The money market is a market where participants can lend and borrow short-term, high-quality debt securities for an average duration of one year or less.

It offers individuals (investors) and financial institutions a place to invest excess cash for the short term and get a return. Government, companies, and financial institutions can also fund their cash flow shortages by lending from the market.

Treasury Bills: Also referred to as T-bills, these are short term bonds issued by the government, backed by the treasury or central bank as the case may be. They are usually issued in denominations of $1000 (US). They are referred to as short term bonds because their maturity date is usually a year or less. They provide short-term funding for the government.

T-bills are sold at a discount and redeemed at par value.

Commercial Paper: Commercial papers are used to trade unsecured loans for companies in need of a short-term cash infusion. Only highly creditworthy companies participate, so the risks are low.

Commercial paper is issued in denominations of $100,000 and above

Banker’s Acceptance: is a short-term loan that is guaranteed by a bank. However, it is issued by a company. It is often used in international trade because of the benefits It is often used in international trade because of the benefits to both parties. Think of it as a post-dated check.

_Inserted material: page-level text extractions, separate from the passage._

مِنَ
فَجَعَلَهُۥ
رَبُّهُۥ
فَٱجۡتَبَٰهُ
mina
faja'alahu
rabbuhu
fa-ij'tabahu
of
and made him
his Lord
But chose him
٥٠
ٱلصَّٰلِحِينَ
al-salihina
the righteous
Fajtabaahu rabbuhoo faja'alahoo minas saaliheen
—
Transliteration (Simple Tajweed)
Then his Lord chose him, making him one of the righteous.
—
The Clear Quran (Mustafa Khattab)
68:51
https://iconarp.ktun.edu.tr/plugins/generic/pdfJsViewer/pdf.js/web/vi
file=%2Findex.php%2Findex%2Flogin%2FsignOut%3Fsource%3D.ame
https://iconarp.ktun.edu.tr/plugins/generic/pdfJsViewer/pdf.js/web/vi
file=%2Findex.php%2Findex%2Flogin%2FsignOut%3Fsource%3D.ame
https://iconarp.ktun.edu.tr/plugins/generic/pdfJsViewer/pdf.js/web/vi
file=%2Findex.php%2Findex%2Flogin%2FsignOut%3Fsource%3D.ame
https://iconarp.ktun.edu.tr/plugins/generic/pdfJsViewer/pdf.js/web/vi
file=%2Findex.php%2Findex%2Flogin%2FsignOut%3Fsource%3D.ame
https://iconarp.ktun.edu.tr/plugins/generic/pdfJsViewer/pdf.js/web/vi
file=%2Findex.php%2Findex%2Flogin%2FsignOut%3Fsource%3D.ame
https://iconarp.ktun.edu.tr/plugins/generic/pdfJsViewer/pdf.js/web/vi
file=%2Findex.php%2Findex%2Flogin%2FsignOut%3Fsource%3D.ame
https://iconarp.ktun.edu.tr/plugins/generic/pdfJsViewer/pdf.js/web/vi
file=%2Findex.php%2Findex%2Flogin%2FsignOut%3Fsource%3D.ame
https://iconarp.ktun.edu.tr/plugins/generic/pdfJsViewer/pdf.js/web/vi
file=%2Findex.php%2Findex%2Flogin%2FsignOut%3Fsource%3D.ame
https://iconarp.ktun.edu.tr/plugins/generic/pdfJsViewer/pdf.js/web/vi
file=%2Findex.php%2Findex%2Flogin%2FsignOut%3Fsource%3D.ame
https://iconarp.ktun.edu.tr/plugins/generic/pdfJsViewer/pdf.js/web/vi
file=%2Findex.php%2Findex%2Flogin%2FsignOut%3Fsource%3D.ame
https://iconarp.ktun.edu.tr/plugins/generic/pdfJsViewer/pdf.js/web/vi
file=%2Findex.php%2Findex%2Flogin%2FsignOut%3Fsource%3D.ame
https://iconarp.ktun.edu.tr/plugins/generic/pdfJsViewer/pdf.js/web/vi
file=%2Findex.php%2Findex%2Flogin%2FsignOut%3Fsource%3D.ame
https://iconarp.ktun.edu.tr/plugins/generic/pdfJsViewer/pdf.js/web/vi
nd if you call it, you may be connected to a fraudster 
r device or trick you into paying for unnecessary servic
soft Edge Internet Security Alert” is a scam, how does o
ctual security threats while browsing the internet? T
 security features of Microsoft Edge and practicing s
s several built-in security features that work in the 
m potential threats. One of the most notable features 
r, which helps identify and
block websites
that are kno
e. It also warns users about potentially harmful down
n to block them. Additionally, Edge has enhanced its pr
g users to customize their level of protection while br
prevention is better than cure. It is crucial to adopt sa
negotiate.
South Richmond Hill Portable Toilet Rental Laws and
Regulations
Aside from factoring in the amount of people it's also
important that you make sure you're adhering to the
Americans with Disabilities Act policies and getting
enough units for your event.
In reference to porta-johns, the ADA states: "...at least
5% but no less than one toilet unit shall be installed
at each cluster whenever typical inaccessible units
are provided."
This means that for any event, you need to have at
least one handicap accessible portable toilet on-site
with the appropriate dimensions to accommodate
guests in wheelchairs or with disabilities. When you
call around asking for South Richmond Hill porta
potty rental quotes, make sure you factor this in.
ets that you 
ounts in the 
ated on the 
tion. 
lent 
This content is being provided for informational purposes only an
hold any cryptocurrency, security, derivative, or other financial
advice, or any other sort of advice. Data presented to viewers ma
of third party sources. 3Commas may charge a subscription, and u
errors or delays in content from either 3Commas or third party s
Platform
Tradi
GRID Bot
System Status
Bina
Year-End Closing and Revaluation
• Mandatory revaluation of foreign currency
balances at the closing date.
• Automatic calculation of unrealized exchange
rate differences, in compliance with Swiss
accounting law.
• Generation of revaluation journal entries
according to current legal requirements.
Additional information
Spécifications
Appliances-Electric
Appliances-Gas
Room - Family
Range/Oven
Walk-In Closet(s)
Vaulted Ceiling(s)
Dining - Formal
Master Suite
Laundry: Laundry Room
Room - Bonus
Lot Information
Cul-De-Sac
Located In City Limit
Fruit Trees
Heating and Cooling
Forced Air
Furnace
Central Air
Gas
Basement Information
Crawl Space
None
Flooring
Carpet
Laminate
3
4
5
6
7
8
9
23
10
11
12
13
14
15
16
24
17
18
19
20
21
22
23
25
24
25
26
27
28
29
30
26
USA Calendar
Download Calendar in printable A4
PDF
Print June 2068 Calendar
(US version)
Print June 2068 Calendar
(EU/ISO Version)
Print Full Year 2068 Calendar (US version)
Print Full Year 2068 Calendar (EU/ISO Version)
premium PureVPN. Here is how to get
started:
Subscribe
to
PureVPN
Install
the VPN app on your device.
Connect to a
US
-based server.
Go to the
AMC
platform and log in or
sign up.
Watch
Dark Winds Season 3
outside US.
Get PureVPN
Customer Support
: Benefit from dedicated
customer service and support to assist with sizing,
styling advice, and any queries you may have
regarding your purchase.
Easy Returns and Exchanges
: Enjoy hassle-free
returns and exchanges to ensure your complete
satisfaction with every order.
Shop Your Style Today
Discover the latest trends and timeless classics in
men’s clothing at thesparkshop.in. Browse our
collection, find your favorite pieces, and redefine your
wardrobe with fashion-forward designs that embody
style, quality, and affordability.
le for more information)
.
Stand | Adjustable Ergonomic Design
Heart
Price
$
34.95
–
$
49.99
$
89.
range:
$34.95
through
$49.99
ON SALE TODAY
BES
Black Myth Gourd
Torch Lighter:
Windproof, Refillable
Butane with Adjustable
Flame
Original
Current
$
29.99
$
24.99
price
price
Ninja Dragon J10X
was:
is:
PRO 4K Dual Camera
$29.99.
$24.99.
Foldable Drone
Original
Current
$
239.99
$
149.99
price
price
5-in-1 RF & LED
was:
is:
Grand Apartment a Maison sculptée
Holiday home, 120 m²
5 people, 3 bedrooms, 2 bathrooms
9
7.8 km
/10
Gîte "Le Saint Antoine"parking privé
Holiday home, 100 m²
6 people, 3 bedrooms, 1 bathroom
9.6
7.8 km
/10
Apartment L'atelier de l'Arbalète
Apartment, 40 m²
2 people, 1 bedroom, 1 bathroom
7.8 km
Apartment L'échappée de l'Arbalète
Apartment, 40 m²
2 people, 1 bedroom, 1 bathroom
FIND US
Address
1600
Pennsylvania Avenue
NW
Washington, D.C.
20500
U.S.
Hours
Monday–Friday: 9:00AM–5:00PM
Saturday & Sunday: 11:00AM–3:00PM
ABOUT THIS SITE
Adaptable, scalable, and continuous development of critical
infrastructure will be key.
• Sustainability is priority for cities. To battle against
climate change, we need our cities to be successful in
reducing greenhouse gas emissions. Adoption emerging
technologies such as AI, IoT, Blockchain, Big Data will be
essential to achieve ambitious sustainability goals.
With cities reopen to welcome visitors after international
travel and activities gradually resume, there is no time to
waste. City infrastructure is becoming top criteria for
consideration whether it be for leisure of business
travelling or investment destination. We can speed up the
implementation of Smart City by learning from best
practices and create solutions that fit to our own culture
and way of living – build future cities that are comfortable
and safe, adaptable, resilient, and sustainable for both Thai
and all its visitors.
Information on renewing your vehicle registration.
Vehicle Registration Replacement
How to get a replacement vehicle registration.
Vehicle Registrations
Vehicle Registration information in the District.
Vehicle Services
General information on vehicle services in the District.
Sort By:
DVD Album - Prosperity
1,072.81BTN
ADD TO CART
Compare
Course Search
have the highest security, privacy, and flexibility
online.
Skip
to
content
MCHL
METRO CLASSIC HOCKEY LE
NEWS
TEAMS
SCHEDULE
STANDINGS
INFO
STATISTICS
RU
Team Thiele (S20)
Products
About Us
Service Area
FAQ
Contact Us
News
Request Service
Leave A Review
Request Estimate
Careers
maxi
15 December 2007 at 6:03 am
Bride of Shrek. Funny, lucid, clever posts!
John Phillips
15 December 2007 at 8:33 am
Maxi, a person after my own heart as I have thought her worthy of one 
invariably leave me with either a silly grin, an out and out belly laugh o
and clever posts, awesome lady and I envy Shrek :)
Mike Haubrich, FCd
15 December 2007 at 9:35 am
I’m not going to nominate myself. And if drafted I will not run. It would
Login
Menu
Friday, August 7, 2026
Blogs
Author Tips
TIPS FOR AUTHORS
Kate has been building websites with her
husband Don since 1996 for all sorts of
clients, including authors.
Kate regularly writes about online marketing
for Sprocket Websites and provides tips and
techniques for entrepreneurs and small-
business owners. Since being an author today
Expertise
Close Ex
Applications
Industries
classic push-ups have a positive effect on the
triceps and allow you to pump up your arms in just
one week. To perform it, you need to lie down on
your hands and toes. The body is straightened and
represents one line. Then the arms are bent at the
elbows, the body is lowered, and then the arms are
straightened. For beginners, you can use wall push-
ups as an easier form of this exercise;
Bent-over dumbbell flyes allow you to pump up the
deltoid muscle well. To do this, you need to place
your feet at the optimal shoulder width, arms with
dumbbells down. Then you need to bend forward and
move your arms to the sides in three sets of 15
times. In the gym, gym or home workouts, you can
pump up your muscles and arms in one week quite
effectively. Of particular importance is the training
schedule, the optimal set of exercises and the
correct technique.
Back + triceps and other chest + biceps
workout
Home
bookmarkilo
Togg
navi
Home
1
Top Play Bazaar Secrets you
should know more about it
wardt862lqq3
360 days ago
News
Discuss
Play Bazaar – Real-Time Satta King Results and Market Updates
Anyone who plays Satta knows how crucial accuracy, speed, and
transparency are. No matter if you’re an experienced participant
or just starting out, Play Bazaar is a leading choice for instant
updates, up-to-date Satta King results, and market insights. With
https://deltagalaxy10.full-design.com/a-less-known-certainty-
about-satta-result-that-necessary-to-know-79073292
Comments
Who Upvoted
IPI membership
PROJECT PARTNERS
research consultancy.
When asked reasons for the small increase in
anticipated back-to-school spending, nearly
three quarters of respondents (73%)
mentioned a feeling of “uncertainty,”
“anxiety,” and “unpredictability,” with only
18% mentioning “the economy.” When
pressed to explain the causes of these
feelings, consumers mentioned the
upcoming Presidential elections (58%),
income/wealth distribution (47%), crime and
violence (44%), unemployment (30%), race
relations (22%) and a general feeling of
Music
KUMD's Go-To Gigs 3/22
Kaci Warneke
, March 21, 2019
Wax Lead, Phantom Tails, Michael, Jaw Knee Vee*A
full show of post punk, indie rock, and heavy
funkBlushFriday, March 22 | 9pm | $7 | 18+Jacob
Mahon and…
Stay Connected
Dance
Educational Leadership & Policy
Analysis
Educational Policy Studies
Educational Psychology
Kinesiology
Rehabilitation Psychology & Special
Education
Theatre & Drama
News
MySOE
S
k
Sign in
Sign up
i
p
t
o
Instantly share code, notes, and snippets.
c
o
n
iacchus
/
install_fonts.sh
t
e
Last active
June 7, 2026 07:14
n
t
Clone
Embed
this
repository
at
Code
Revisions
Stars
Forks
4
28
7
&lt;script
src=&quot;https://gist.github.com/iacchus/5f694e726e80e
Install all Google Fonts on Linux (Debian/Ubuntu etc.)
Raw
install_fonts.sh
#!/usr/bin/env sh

Other instruments traded include CDs(Certificate of Deposit)and repurchase agreement.

Individuals can invest in the money market through:

  • A money market fund: Since most money market transactions are wholesale, i.e involve a large amount of cash, individuals can pool their money together and invest as mutual funds.
  • A money market account: Money market accounts pay rates similar to savings accounts and have some checking features. They offer interest usually higher than a savings account and also gives rights to occasional withdraw

Funds in money market accounts are insured by the Federal Deposit Insurance Corporation (FDIC) at banks and the National Credit Union Administration (NCUA) in credit unions.